Florida is one of several states taking a portion of the $2.5 billion in cash payments from big banks and using it for programs not directly related to the foreclosure crisis, ProPublica reports.
A spokeswoman for Attorney General Pam Bondi—who negotiated the settlement-- confirmed that 10 percent of the cash has been sent to the general fund.
“Ten percent went to the state of Florida as a penalty,” she said. “That money goes to GR (general revenue).”
Florida’s total take in the overall $25 billion settlement—which includes principle writedowns and mortgage modifications--is worth about $8.4 billion.
About $334 million of that came in the form of a cash payment to the state, and the attorney general’s office has maintained that most of the money will be used to directly help homeowners.
Settlement documents indicate that Bondi negotiated for the 10-percent civil penalty, resulting in a $33.4 million cash payment to the general fund.
Florida is, as of now, only using about 10 percent of the settlement’s cash payment to bolster its general budget. Some other states are using all or the vast majority of their funds to plug large budget holes, according to a chart created by Propublica.

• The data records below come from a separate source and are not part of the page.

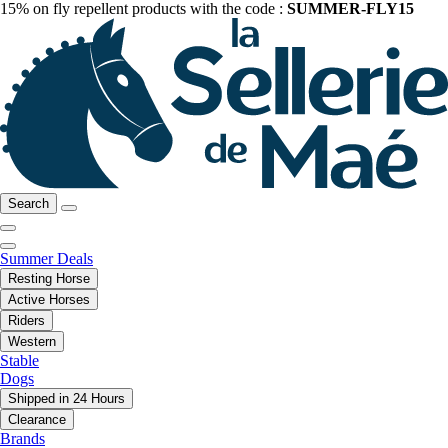
15% on fly repellent products with the code :
SUMMER-FLY15
Search
Summer Deals
Resting Horse
Active Horses
Riders
Western
Stable
Dogs
Shipped in 24 Hours
Clearance
Brands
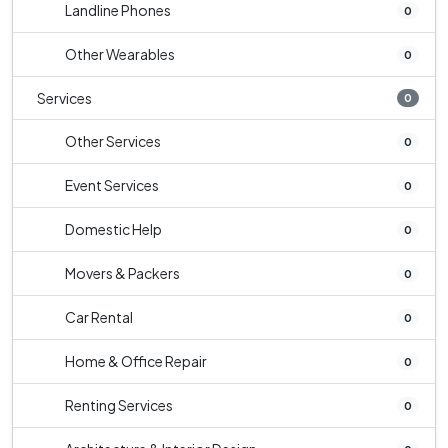
Landline Phones
0
Other Wearables
0
Services
0
Other Services
0
Event Services
0
Domestic Help
0
Movers & Packers
0
Car Rental
0
Home & Office Repair
0
Renting Services
0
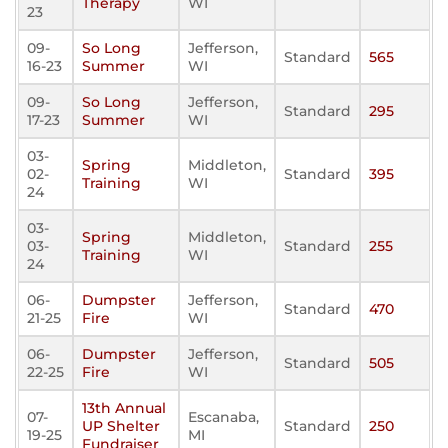
Therapy
WI
23
09-
So Long
Jefferson,
Standard
565
16-23
Summer
WI
09-
So Long
Jefferson,
Standard
295
17-23
Summer
WI
03-
Spring
Middleton,
02-
Standard
395
Training
WI
24
03-
Spring
Middleton,
03-
Standard
255
Training
WI
24
06-
Dumpster
Jefferson,
Standard
470
21-25
Fire
WI
06-
Dumpster
Jefferson,
Standard
505
22-25
Fire
WI
13th Annual
07-
Escanaba,
UP Shelter
Standard
250
19-25
MI
Fundraiser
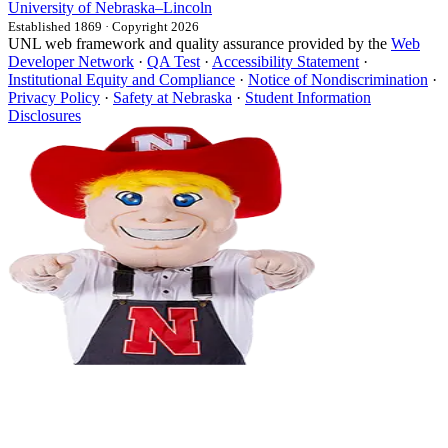
University
of
Nebraska–Lincoln
Established 1869 · Copyright 2026
UNL web framework and quality assurance provided by the
Web
Developer Network
·
QA Test
·
Accessibility Statement
·
Institutional Equity and Compliance
·
Notice of Nondiscrimination
·
Privacy Policy
·
Safety at Nebraska
·
Student Information
Disclosures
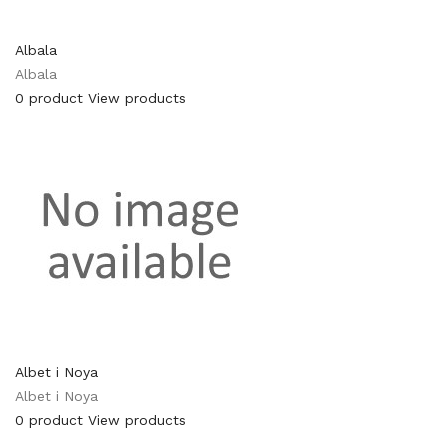
Albala
Albala
0 product
View products
Albet i Noya
Albet i Noya
0 product
View products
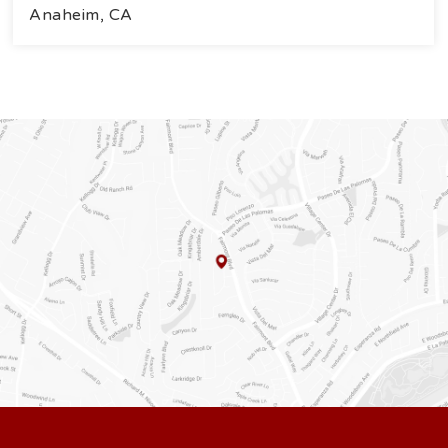
Anaheim, CA
4
3
2.121
BEDS
BATHS
SQFT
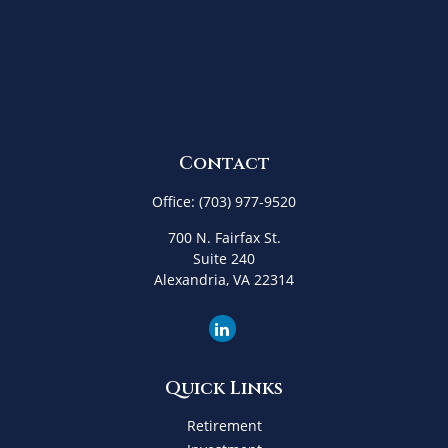
Contact
Office:
(703) 977-9520
700 N. Fairfax St.
Suite 240
Alexandria,
VA
22314
Quick Links
Retirement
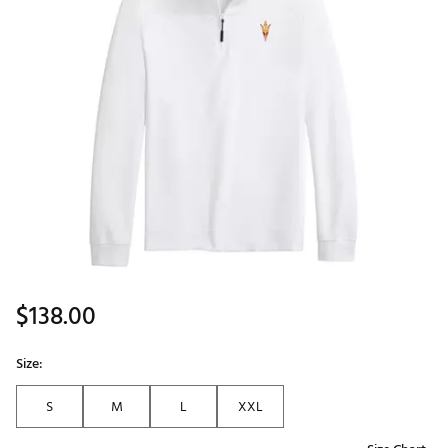
$138.00
Size:
S
M
L
XXL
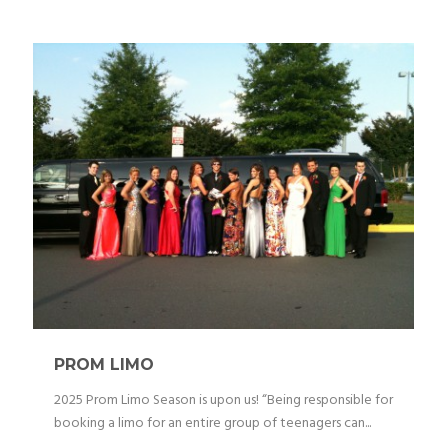
PROM LIMO
2025 Prom Limo Season is upon us! “Being responsible for
booking a limo for an entire group of teenagers can...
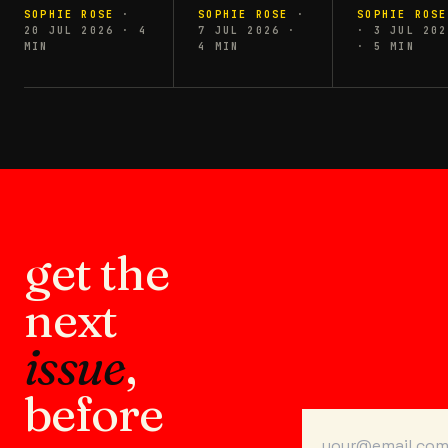
SOPHIE ROSE
·
SOPHIE ROSE
·
SOPHIE ROSE
20 JUL 2026
·
4
7 JUL 2026
·
·
3 JUL 202
MIN
4
MIN
·
5
MIN
get the
next
issue
,
before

A few states have clauses similar to Florida's, directing 10-percent of the money to general revenue as a penalty.
Still, some states have decided to use all of the funds for homeowners, citing that they were the main victims in the robo-signing scandal.
The remaining $300 million in Florida’s settlement cash has not yet been allocated. Bondi asked members of the public for suggestions on how to spend the money this month, and has stated that it would be used directly to help homeowners. Housing groups have advocated that the money be used for legal aid for homeowners and low-income housing programs.
Georgia directed all of its $99 million to programs designed to attract new businesses.
A spokesman for Georgia’s governor told ProPublica: “He believes that the best way to prevent foreclosures amongst honest homeowners who have experienced hard times is to create jobs here in our state.”
It's not clear how Florida's $33.4 million penalty cash will be spent, although the state has been increasing its incentives for business under the administration of Gov. Rick Scott, who has echoed the prevent-foreclosures-by-creating-jobs mantra.